The first eight women joined the ATA on New Year’s Day 1940, recruited into this man’s world by Pauline Gower, who had made a prewar living giving joyrides.






They all had a minimum of 500 flying hours but despite their experience the women were initially restricted to flying non-operational types of plane such as training aircraft.

Also to their annoyance they were initially paid 20 per cent less than the men.

WITH quiet persistence, Gower eventually won equal flying opportunities for her female pilots. Winnie Crossley was the first woman to be checked out on a Hurricane fighter and from then on the sky was the limit. Of all the aircraft the Spitfire was the Holy Grail and in many ways perfect for a female pilot.

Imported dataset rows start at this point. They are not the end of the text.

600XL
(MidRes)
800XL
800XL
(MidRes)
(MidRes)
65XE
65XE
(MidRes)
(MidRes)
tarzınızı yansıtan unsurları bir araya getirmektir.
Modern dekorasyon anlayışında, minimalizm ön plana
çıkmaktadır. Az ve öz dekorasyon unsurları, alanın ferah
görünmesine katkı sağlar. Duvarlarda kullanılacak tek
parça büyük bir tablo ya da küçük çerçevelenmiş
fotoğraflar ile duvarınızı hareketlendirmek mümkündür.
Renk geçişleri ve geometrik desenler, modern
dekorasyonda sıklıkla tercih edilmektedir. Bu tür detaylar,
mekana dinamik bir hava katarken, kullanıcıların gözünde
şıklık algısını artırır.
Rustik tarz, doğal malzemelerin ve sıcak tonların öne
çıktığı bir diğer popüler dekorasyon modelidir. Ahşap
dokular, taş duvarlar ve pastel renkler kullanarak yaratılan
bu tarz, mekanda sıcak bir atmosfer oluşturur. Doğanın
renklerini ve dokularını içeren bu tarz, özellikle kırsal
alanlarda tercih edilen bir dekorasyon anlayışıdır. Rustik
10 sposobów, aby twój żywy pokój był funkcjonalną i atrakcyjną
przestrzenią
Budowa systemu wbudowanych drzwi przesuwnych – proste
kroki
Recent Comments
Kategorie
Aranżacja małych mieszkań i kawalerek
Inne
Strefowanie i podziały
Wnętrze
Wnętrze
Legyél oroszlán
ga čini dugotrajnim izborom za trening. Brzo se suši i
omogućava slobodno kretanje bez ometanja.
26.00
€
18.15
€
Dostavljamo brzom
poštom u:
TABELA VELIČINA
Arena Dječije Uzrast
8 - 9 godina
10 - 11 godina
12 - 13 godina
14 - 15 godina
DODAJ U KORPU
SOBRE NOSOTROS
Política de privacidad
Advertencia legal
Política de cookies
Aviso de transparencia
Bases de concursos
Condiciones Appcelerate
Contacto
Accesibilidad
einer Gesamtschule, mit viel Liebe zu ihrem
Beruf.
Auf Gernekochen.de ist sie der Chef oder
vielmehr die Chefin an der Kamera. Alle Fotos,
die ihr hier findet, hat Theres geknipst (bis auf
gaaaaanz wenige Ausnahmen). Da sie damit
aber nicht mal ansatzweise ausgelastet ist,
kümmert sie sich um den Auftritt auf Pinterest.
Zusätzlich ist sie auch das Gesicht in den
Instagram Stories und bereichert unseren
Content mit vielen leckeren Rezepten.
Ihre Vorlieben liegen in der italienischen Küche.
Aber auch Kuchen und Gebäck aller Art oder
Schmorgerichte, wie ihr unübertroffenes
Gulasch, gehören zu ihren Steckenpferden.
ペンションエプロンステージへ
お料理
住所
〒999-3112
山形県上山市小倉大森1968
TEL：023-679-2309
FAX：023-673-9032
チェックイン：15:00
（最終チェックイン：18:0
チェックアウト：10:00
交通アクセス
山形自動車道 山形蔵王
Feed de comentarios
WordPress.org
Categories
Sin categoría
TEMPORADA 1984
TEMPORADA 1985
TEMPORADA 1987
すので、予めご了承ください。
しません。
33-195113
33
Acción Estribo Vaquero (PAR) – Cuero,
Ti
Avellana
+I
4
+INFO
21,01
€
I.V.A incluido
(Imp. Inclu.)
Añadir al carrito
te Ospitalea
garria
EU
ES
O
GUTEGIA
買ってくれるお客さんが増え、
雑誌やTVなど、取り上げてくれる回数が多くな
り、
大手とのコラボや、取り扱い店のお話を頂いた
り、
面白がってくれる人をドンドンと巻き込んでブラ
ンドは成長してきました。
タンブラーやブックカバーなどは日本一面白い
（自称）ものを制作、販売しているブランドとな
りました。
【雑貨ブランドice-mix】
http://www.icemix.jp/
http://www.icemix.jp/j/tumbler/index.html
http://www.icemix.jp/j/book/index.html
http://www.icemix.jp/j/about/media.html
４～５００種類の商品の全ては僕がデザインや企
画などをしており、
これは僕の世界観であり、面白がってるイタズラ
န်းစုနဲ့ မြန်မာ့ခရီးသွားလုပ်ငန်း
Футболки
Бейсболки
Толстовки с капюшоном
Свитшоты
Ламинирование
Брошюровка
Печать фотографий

The cockpit was so petite that their smaller frames fitted in perfectly and the women who flew Spitfires used to liken the experience to wearing a well-fitting dress. Dunlop, who began flying at 15, wished she could battle the Germans but this was considered a step too far.

“I thought it was the only fair thing,” she once said. “Why should only men be killed?”

As it happened 15 female pilots lost their lives while serving in the ATA during the war. Pioneering aviator Amy Johnson was the first female pilot to die in service when her Airspeed Oxford crashed into the Thames estuary in 1941 during a delivery flight.

Margaret Fairweather, who lost her pilot husband while she was pregnant, got back into the cockpit soon after her baby was born, only to crash-land in a field. She escaped but died in another crash in 1944.

However Dunlop and the other female pilots faced opposition from jealous male colleagues. They were angry that the myth persisted that the ATA was a women-only organisation.

It’s claimed that one woman’s aircraft was sabotaged by a male rival, while pilots faced constant whispers about lesbianism.

CG Grey, editor of Aeroplane magazine, wrote in the early Forties: “There are millions of women in the country who could do useful jobs in war. But the trouble is that so many of them insist on wanting to do jobs which they are quite incapable of doing.

“The menace is the woman who thinks that she ought to be flying in a high-speed bomber when she really has not the intelligence to scrub the floor of a hospital properly, or who wants to nose around as an Air Raid Warden and yet can’t cook her husband’s dinner.”

In the face of such opposition women flocked from all over the world to join. In 1943 the women’s pay fell in line with the men’s, making the ATA one of Britain’s first equal opportunity employers.

Tony Bamford of the Air Transport Auxiliary Exhibition and Archive in Maidenhead, Berkshire, which opened two years ago, says: “The ATA was the only way for women to achieve their dream of flying Spitfires.

“Most were already accomplished pilots and there’s no doubt there was an element of wanting to prove that they were every bit as good as their male counterparts.

“They certainly did a terrific job, providing a vital link in the war effort. It was often very dangerous work because the aircraft were usually needed urgently so they flew in all sorts of weather conditions. For example Spitfires bound for Malta would first have to be delivered to Scotland.

“Unfortunately there are very few of the pilots still alive but I did meet some of them. They were very confident women, a little bit scary but very brave. The important work they did was not fully recognised at the time but we are trying to rectify that.”

The museum, near the ATA’s wartime headquarters in White Waltham, includes a section dedicated to the women called Grandma Flew Spitfires.

During the war there were two all-women pools of ATA pilots, including one at Hamble in Hampshire near the main Spitfire factory in Southampton. It was here that Dunlop, who mastered 38 different types of aircraft, was based.

When the ATA was disbanded at the end of hostilities the heroism of the Spitfi re women was still largely overlooked. However Lord Beaverbrook, Britain’s Munitions minister, paid tribute to the part they played in the struggle against Hitler.

He said: “They were soldiers fighting in the struggle just as completely as if they had been engaged on the battlefront.”

Without them the pilots in the Battle of Britain would never have got off the ground.